Lockheed Fire Update
The fire in the Santa Cruz Mountains has now burned over 6,800 acres and is 30% contained. So far only 2 outbuildings have been damaged by the fire. More than 250 residences are threatened and there mandatory evacuations for Bonny Doon and Swanton effecting more than 2,200 people.
The primary fuels are redwood and pine trees. The area is mountainous with few roads for access.
Currently there are 234 engines, 17 crews, 22 dozers, 17 water tenders, 6 helicopters, 6 air tankers, and 1,548 personnel assigned to the fire. To date cost $2.6 million.
Links: Cal Fire Lockheed Fire page, the Enplan Wildfire Viewer, the Santa Cruz Sentinel local news page, and their map of the Lockheed Fire.
[For more information go to the CATEGORIES drop-down box below the CALENDAR and select “Fires” for all of the posts related to wildfires on this site.]
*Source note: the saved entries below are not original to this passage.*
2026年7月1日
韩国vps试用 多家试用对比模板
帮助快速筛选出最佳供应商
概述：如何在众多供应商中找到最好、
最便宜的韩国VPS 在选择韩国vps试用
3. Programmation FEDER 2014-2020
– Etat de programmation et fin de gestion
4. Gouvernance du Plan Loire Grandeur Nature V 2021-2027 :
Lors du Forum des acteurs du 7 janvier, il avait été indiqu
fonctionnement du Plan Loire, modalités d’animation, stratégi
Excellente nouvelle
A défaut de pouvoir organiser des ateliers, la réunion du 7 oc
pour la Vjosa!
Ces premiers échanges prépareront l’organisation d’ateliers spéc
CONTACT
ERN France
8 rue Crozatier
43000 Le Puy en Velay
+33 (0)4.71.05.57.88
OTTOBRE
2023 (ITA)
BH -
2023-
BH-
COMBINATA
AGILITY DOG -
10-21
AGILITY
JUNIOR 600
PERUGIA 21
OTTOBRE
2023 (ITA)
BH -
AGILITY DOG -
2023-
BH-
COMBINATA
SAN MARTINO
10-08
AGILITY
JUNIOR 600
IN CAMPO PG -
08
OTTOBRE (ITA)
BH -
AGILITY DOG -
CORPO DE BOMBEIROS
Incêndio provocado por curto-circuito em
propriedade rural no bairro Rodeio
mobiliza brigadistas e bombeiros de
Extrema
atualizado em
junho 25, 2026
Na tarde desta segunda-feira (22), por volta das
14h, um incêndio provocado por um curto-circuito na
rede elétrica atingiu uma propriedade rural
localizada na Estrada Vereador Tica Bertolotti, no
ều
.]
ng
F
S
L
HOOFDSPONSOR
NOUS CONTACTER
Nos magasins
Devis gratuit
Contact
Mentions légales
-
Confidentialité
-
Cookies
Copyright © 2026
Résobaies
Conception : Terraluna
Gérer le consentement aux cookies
Update: I’ve seen a number of queries wondering why this is called the “Lockheed Fire”. Lockheed Martin Space Systems has a facility just North of the fire and the command post is set up there. They could have set up at the University of California Santa Cruz campus, but no one wanted to call it the Banana Slug Fire. [Yes, the sports teams are called Banana Slugs. What part of California don’t you understand? It was founded in the 1960s.]
2 comments
The Banana Slugs have a nice history. Seems the student body did not want sports teams, thought it was a waste of student fee money. All they wanted was intramural sports, not organized Division XXX sports. The administration insisted, because what kind of college doesn’t have sports teams? But the administration threw out the sop that the students could name the team mascot.
The students, in protest, named the lowly banana slug as the team mascot.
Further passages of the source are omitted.